Heading to Budapest? Here are some helpful hints!
General It is important to know the difference between Buda and Pest (pronounced ‘Pescht’). Until a few hundred years ago, they were separate cities. Buda is on the west side of the river, is a hilly, residential area that also is home to the Castle district. Pest is on the east side and contains the business district, the Jewish Quarter, and more affordable accommodations and fare.
1. In the airport, there is an ATM in baggage claim, which is an easy way to get forint (Hungarian currency or HUF). 200 HUF roughly equals $1.
2. From the airport, the best way to get to your hotel is to take the minibuses, which are very reasonable (look to your right when exiting customs). One way the cost is 2,990 HUF or about $14.50. www.airportshuttle.hu
1. Only take a taxi from your hotel, never hail one from the street. Taxis are not as safe in Budapest as they are in cities elsewhere. If you do need a taxi and you’re somewhere other than your hotel, go into a restaurant or pub and ask one of the staff to call one for you. They’ll call one from a reputable company and you’ll be less likely to be ripped off. Fortunately the transit system in Budapest is very good so you shouldn’t need them too often.

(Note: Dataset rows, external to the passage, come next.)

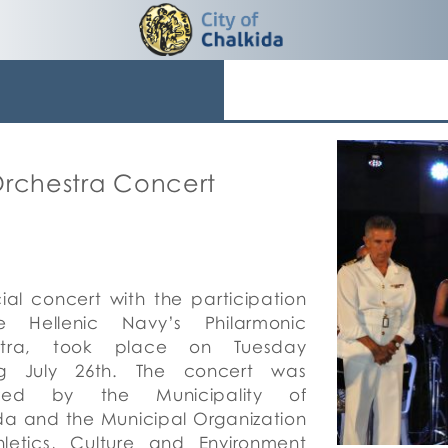
Orchestra Concert
ial
concert with the participation
e Hellenic Navy’s Philarmonic
stra, took place on Tuesday
ng July 26th. The concert was
ized by the Municipality of
da and the Municipal Organization
hletics, Culture and Environment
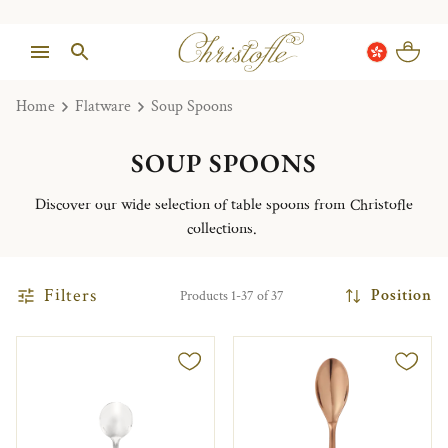
Home
Flatware
Soup Spoons
SOUP SPOONS
Discover our wide selection of table spoons from Christofle
collections.
Filters
Position
Products 1-37 of 37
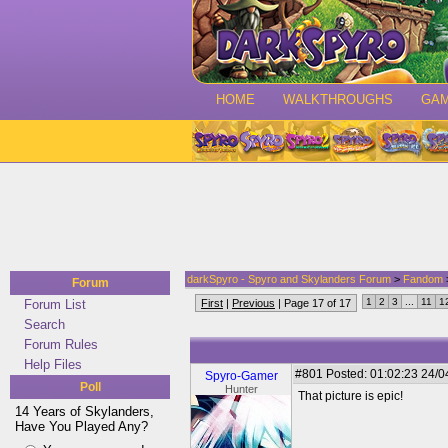
HOME
WALKTHROUGHS
GA
darkSpyro - Spyro and Skylanders Forum
>
Fandom
Forum
1
2
3
...
11
1
Forum List
First
|
Previous
| Page 17 of 17
Search
Forum Rules
Help Files
#801
Posted: 01:02:23 24/0
Spyro-Gamer
Poll
Hunter
That picture is epic!
14 Years of Skylanders,
Have You Played Any?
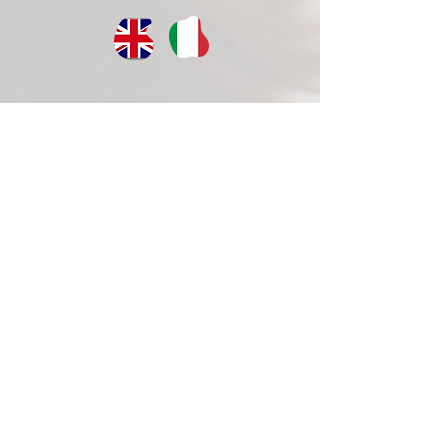
CISCA ets >
Registered office:
via Arigni, 95 – 03043 Cassino (FR)
CF
90028680602
Mobile:
+46761268005
ciscaonlus@pec.it
CONTACTS >
E:
massimiliano.cardinale@slu.se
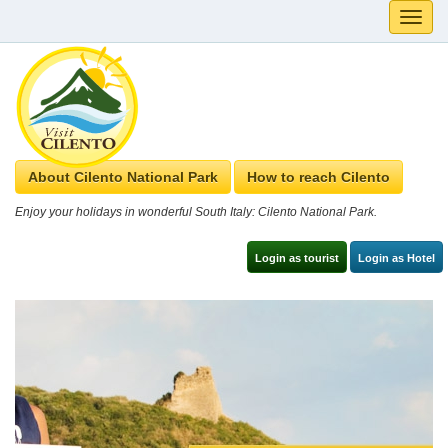
Toggle
naviga
About Cilento National Park
How to reach Cilento
Enjoy your holidays in wonderful South Italy: Cilento National Park.
Login as tourist
Login as Hotel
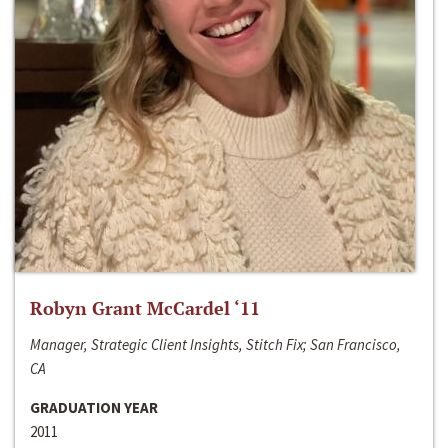
Robyn Grant McCardel ‘11
Manager, Strategic Client Insights, Stitch Fix; San Francisco,
CA
GRADUATION YEAR
2011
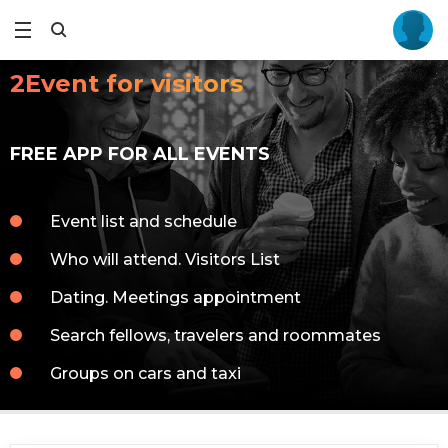
2Event for visitors
FREE APP FOR ALL EVENTS
Event list and schedule
Who will attend. Visitors List
Dating. Meetings appointment
Search fellows, travelers and roommates
Groups on cars and taxi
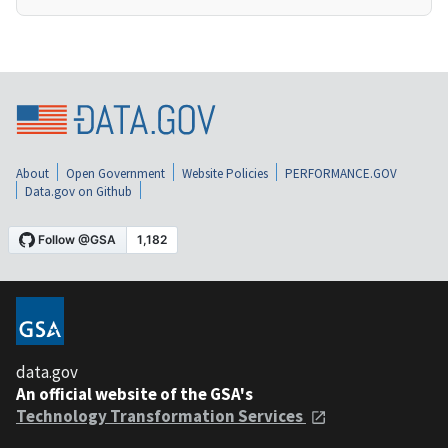
About
Open Government
Website Policies
PERFORMANCE.GOV
Data.gov on Github
data.gov
An official website of the GSA's
Technology Transformation Services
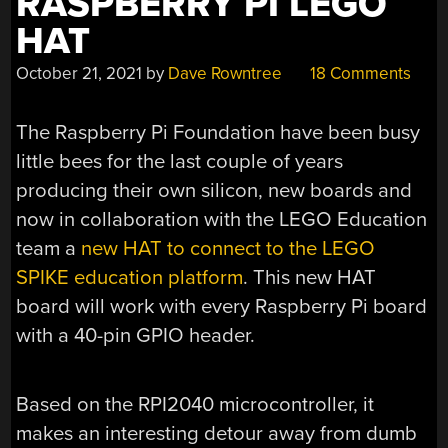
RASPBERRY PI LEGO
HAT
October 21, 2021
by
Dave Rowntree
18 Comments
The Raspberry Pi Foundation have been busy
little bees for the last couple of years
producing their own silicon, new boards and
now in collaboration with the LEGO Education
team a
new HAT to connect to the LEGO
SPIKE education platform
. This new HAT
board will work with every Raspberry Pi board
with a 40-pin GPIO header.
Based on the RPI2040 microcontroller, it
makes an interesting detour away from dumb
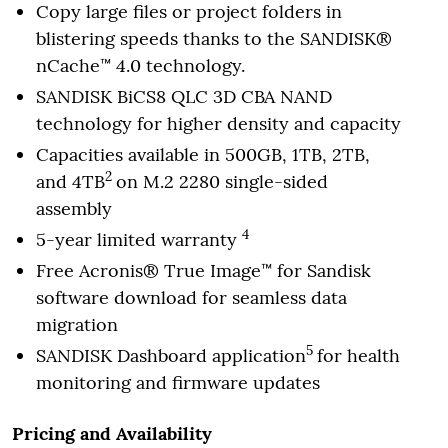
Copy large files or project folders in
blistering speeds thanks to the SANDISK®
nCache™ 4.0 technology.
SANDISK BiCS8 QLC 3D CBA NAND
technology for higher density and capacity
Capacities available in 500GB, 1TB, 2TB,
2
and 4TB
on M.2 2280 single-sided
assembly
4
5-year limited warranty
Free Acronis® True Image™ for Sandisk
software download for seamless data
migration
5
SANDISK Dashboard application
for health
monitoring and firmware updates
Pricing and Availability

2. Do take the buses, trains, and trams whenever possible. They’re everywhere, frequent, and cheap. When you get on the bus/train/tram, no one will take your ticket. You have to use the orange boxes to validate your ticket each time. To do so, simply stick the ticket in the slot. If a ticket checker audits the car and your fare isn’t validated the fine is 6,000 HUF. Also, tickets aren’t for sale on the street, so you’ll need to get them from a hotel or train station. I found a weeklong pass was the best.
3. Do not buy the Budapest card, a transportation and museum pass all in one. Unless you plan a museum marathon for 72 hours (the longest length available), it is less expensive to pay for transport and museum fees separately as needed.
What to do when you’re there
1. As I mentioned in previous posts, do join a free walking tour. From this overview you can decide which are the most important highlights that will best match your interests.
2. The best place to buy food and souvenirs is the Grand Market Hall. It’s a two-story building with all sorts of delights. A traditional market is on the ground floor with vegetables, meats, grocery goods, bakery items aplenty. On the second floor are local textiles, souvenirs, restaurants and food stalls.
3. When booking a hotel room, make sure it has air conditioning if you’re planning on a summer visit. I found this one out the hard way!
4. Do go at night to the little bars in the Jewish Quarter called ruin bars or ‘romkocsma’ in Hungarian. They’re fun and a part of the culture.
5. The language is hard, there’s no way around it. Do at least know a few basic words, thank you in particular…you don’t want to be a rude American after all!
Hello or Bye = Szia (sounds like “See Ya”)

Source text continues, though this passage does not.